Friday, December 23, 2011

宇部



12月15日。閑散とした早朝の飛行機は、強い向い風のため、僅かに遅れて宇部空港に着いた。路線バスですぐの宇部新川に出てからは、駅周辺の飲み屋街をブラブラとひとしきり次の小野田線の出発まで時間を潰す。スナック街の谷間からは宇部興産の煙突がのぞき、そこから煙の白くたなびく様が詩情溢れることこの上ない。工業地帯を行く小野田線は、小野田港あたりの車窓が甚だ素晴らしい。小野田駅の観光案内の看板には、周辺の雀田駅の名物として、クモハ42を描いたものが残されている。小野田駅からは山陽線で宇部駅に出て宇部線に乗り、再び宇部新川駅へ戻る。

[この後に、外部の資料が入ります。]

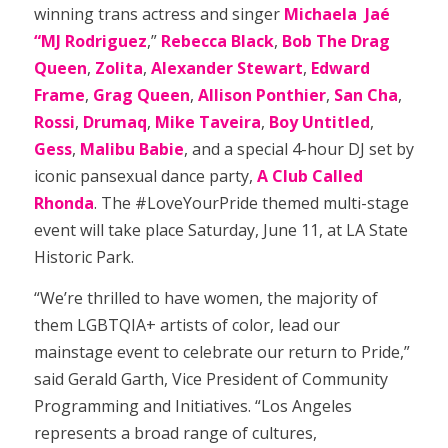
winning trans actress and singer
Michaela Jaé
“MJ Rodriguez
,”
Rebecca Black
,
Bob The Drag
Queen
,
Zolita
,
Alexander Stewart
,
Edward
Frame
,
Grag Queen
,
Allison
Ponthier
,
San Cha
,
Rossi
,
Drumaq
,
Mike Taveira
,
Boy Untitled
,
Gess
,
Malibu Babie
, and a special 4-hour DJ set by
iconic pansexual dance party,
A Club Called
Rhonda
. The #LoveYourPride themed multi-stage
event will take place Saturday, June 11, at LA State
Historic Park.
“We’re thrilled to have women, the majority of
them LGBTQIA+ artists of color, lead our
mainstage event to celebrate our return to Pride,”
said Gerald Garth, Vice President of Community
Programming and Initiatives. “Los Angeles
represents a broad range of cultures,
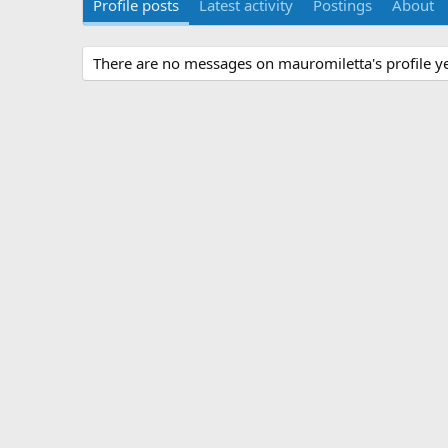
Profile posts
Latest activity
Postings
About
There are no messages on mauromiletta's profile ye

そろそろ昼時だというのに、アーケードの銀天街はあまりにも薄寂しい。これでは当たりを付けていた食堂もやっていないだろうと、歩みをゆるめて商店街をゆっくり進む。アーケードを抜けて、いよいよ寂寥としてきた辺りで辿り着いた食堂は意外にも暖簾が下がっていた。ただし、まだ準備中の風情でもあるので、やっているのか尋ねてみる。どうも肯定はしているようなのだが、おかみさんが何と言っているのか全くわからない。何となく興奮したやりとりが落ち着いてみると、自分を親類のなんとかちゃんの彼氏と見間違えたらしいことがわかった。ご近所さんらしい婆ちゃんも一緒になり、ビールジョッキ片手に「よう似とる」とひたすら繰り返す。昨日倒れたとか言いながらビールを飲んでる婆ちゃんを少したしなめると、「仕事中じゃなければあんたにも一杯おごっちゃるのに」と一向に気にしない。おかみさんは注文したヤキメシを焼く間中もずっと「よう似とる人がおるもんじゃのう」と一人ごち続けているので何だかコワイが、おそらく善く善く似ているのだろう。ついつい話の流れでU興産の人ということになり、今度は飲みにきますということになってしまった。